Now pickling other vegetables is nothing new and outside of the US and Canada, a pickle still referrers to the canning process and not the cucumber variety. I wanted to try something new but where to start? So many questions to consider.. What brine to use? What type of tomato would work best? I pretty much went into this experiment with little to no knowledge or previous experience. What I settled on was an apple cider vinegar based brine that I would hold a combination of vine tomatoes and tomatillos. I wanted to see which one would not only take in the best flavor, but also structurally hold up over the next few month. What I discovered was that both varieties handled the brine well, having a wonderful flavor. The tomatillos however, kept their firmness much better than the vine tomatoes.
Overall, I would consider this first run a huge success. My mind is running wild with new veggies to brine.
In a small pot combine:
1.5 cups apple cider vinegar
1.5 cups filtered water
2 tbls salt
2 tbls sugar
4-8 garlic cloves, sliced
Bring the mixture to a boil for 3-5 minutes. Remove from heat, allow to cool to room temperature.

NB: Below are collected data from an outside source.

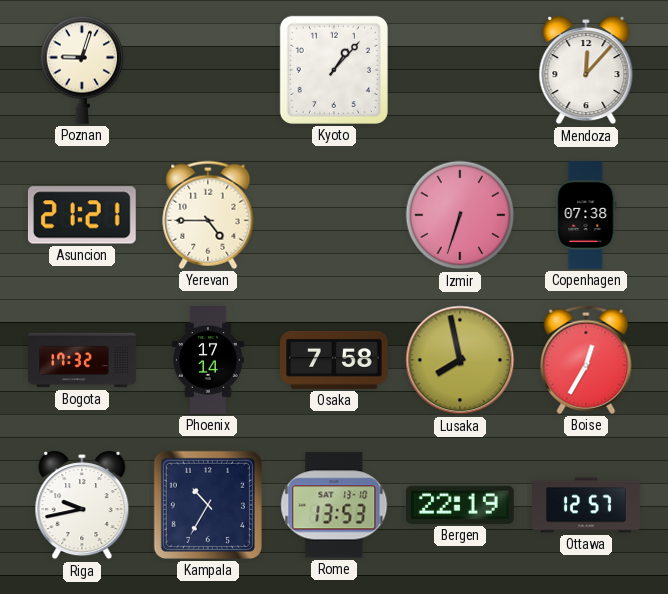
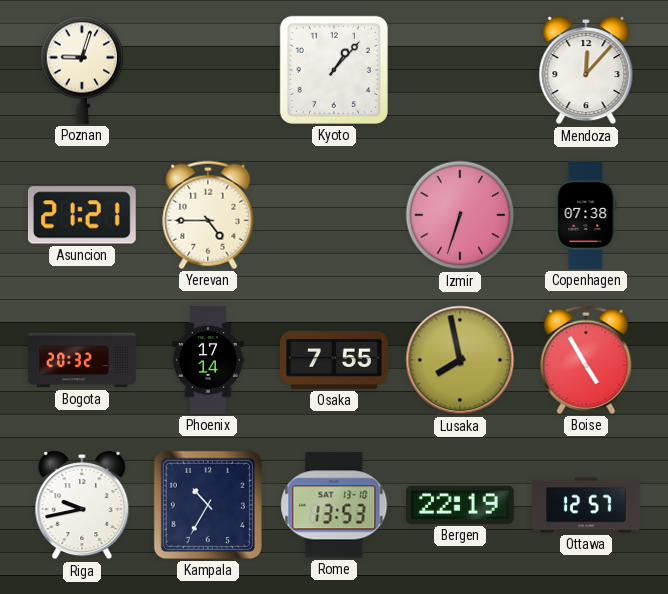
Bogota: 17:32 -> 20:32
Osaka: 7:58 -> 7:55
Boise: 12:35 -> 4:55
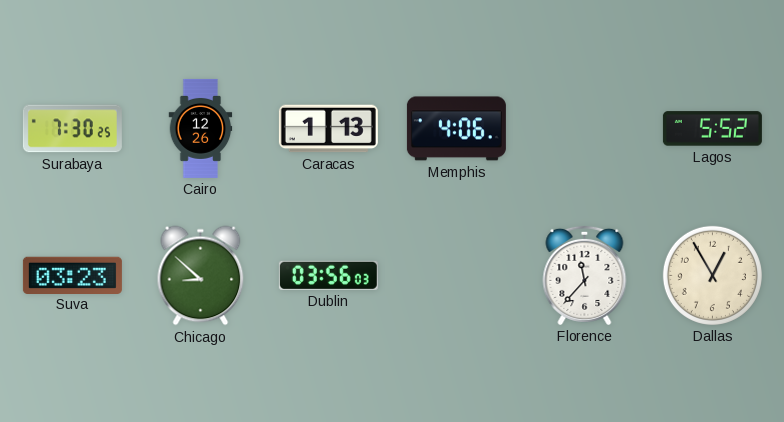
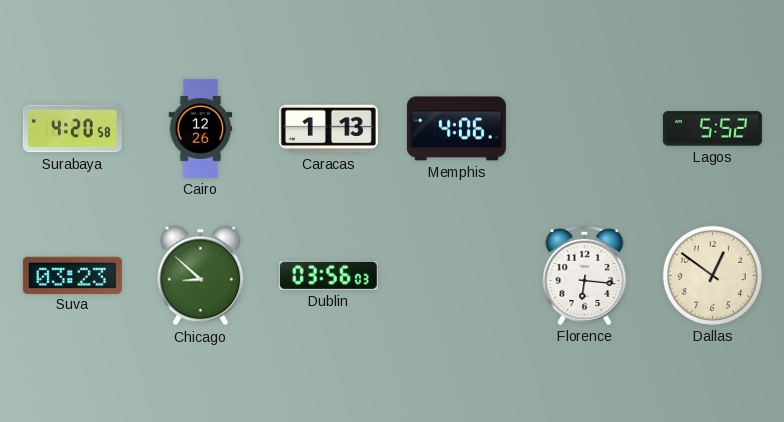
Surabaya: 7:30 -> 4:20
Florence: 11:37 -> 6:16
Dallas: 12:55 -> 12:51
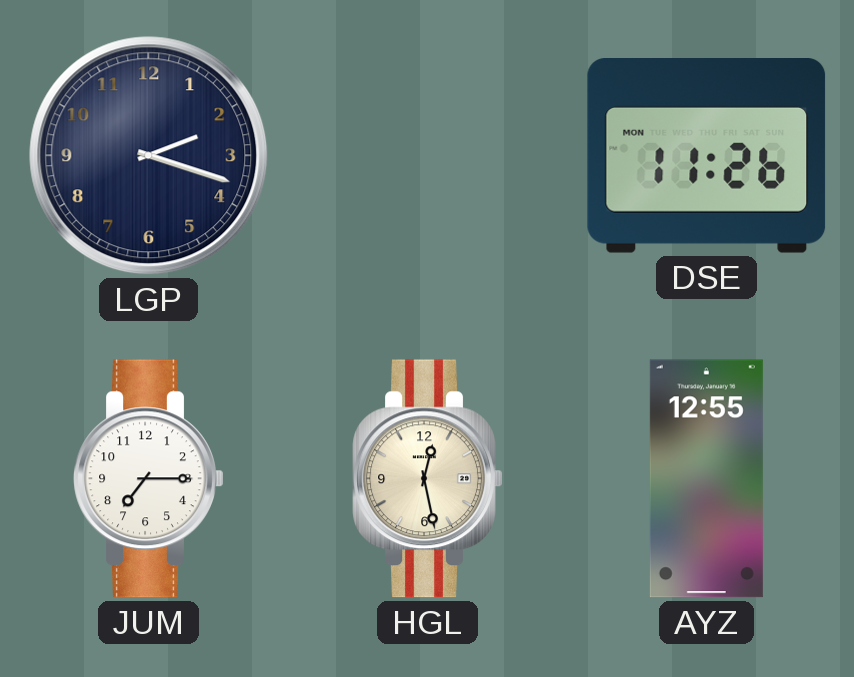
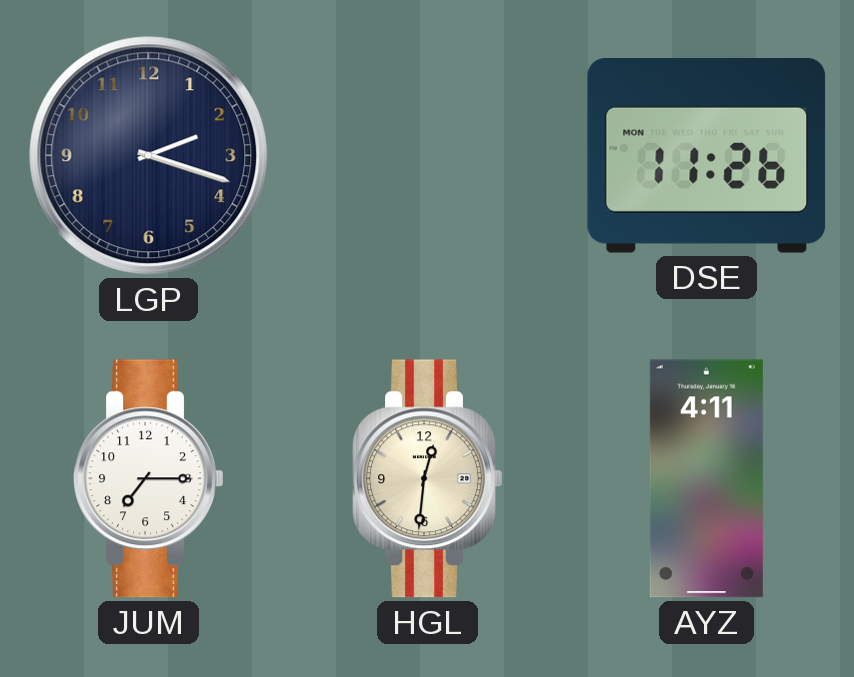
HGL: 12:28 -> 12:31
AYZ: 12:55 -> 4:11
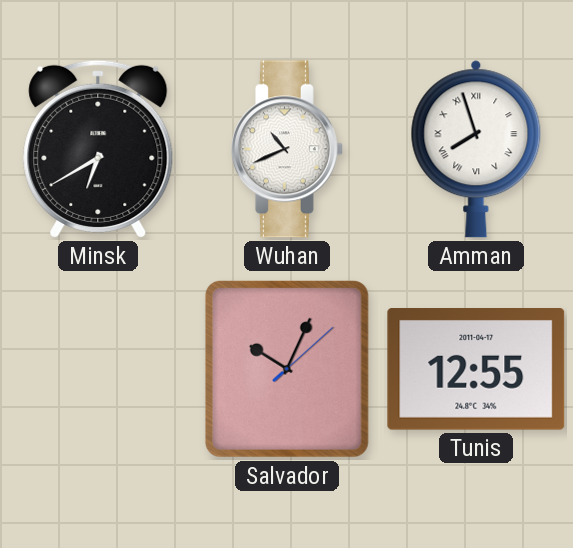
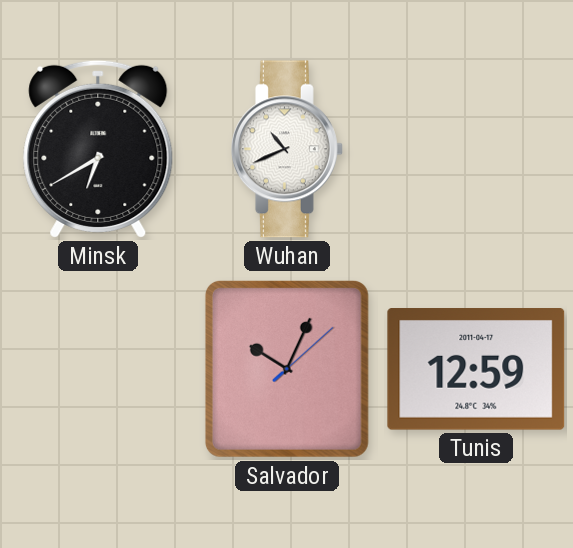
Amman: 7:57 -> none
Tunis: 12:55 -> 12:59
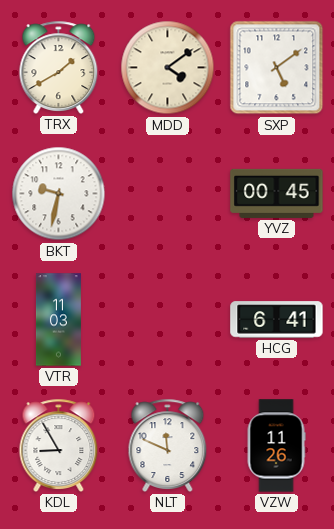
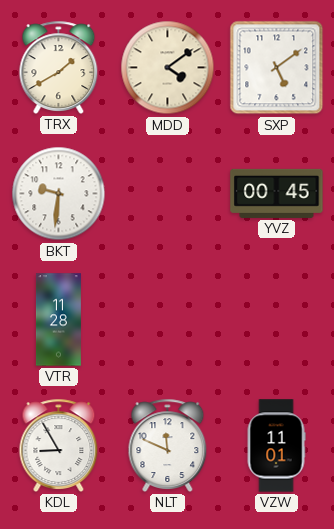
BKT: 9:32 -> 9:31
VTR: 11:03 -> 11:28
HCG: 6:41 -> none
VZW: 11:26 -> 11:01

Pour the brine into your jars over the tomatoes. It’s enough for about 3, maybe 4 pints depending on how much evaporated and how many tomatoes are stuffed into your jar.
Cover the jar with a sterilized lid and screw your ring on. Put them in the refrigerator and let them sit for at least 24 hours to soak up the goodness. They will last a long time refrigerated, a few months. That is if you don’t eat them all first.